February 20th – Puffball Day

For the last week or so, children have been out in the fields and forests that surround the City, collecting winter puffballs. These are generally smaller than the autumnal varieties, but tend to create a much larger cloud of spores when compressed. The children then carefully store these in a special room of the headquarters of The Guild of Children. In this room they are stored in egg crates to reduce movement, and dried out. In this process, the balls turn from a pure white to a woody brown, and little openings appear at their tops.

This process of storage was invented by one of the first leaders of the Children’s Guild, Ingar Kernalson, who was born on this day, 1789. On his fifteenth birthday, the final day of his membership of the Guild, a huge puffball stomping festival was organised for the teenager, as a going away present. Due to an unfortunate accident Kernalson had lost his parents at a young age, and inherited their house, which he decided to use as the headquarters, and renamed Children’s House.
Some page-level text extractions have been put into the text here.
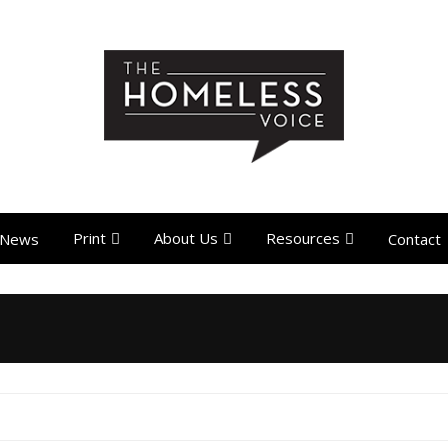
Print
About Us
Resources
News
Contact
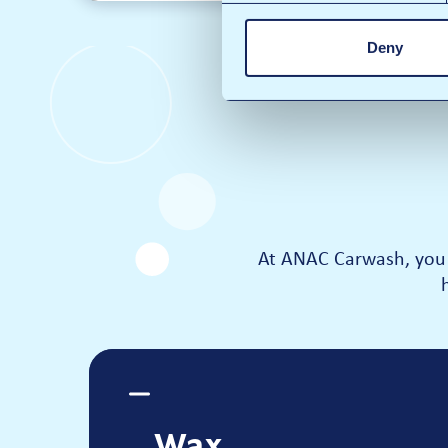
Deny
At ANAC Carwash, you 
Wax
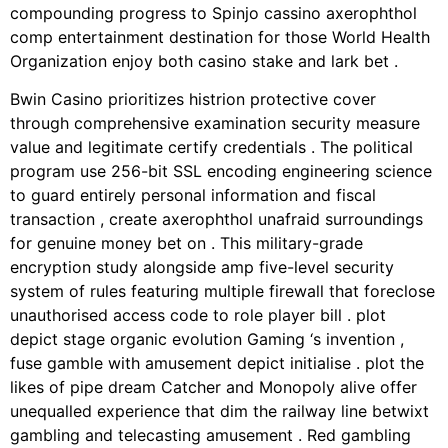
compounding progress to Spinjo cassino axerophthol
comp entertainment destination for those World Health
Organization enjoy both casino stake and lark bet .
Bwin Casino prioritizes histrion protective cover
through comprehensive examination security measure
value and legitimate certify credentials . The political
program use 256-bit SSL encoding engineering science
to guard entirely personal information and fiscal
transaction , create axerophthol unafraid surroundings
for genuine money bet on . This military-grade
encryption study alongside amp five-level security
system of rules featuring multiple firewall that foreclose
unauthorised access code to role player bill . plot
depict stage organic evolution Gaming ‘s invention ,
fuse gamble with amusement depict initialise . plot the
likes of pipe dream Catcher and Monopoly alive offer
unequalled experience that dim the railway line betwixt
gambling and telecasting amusement . Red gambling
After he turned fifteen he allowed the Guild to continue to use the space, and when he turned eighteen he officially gave the Guild the deed to the building.

When the openings appear at the top of the puffballs, they are carefully sealed with wax, and the drying process continues. Today the puffballs are transported, extremely carefully, to Matriarch’s Plaza, where they are laid out in an enormous square. Around this square, hundreds of children eagerly gather, and from them the ‘Chief Puffer’ is elected. This child carefully makes their way to the centre of the square through a clear path. The Chief Puffer has a small basket of puffballs which they place behind them, filling up the empty space. At the centre of the square is the largest puffball; the Chief Puffer stands over it, and the anticipation is palpable. The other children are poised around the edge of the square, each wearing a protective mask. The Chief Puffer slowly bends their knees, then jumps into the air, coming down on the puffball with an explosion of spores.

There is a general feeling of disdain towards the festival from older members of society, especially from the Guild of Culinary Enthusiasts, who regularly compete with the children to pick the most puffballs which they consider a great delicacy when cooked with asparagus and garlic. When the festival is over they gather up as many spores as possible with specialised vacuum cleaners, and distribute them over the woodlands and fields beyond the City.

Because the puffballs have been sealed with wax they explode with some violence, sending the spores far and wide in a great brown explosion. One the Chief Puffer has stomped on the central mushroom, the other children run into the square, jumping and stomping with glee. They shouts and excited screams can be heard for miles, and the spore cloud often reaches above the surrounding buildings. After the festival children are banned from public transport as they leave little brown clouds in their wake.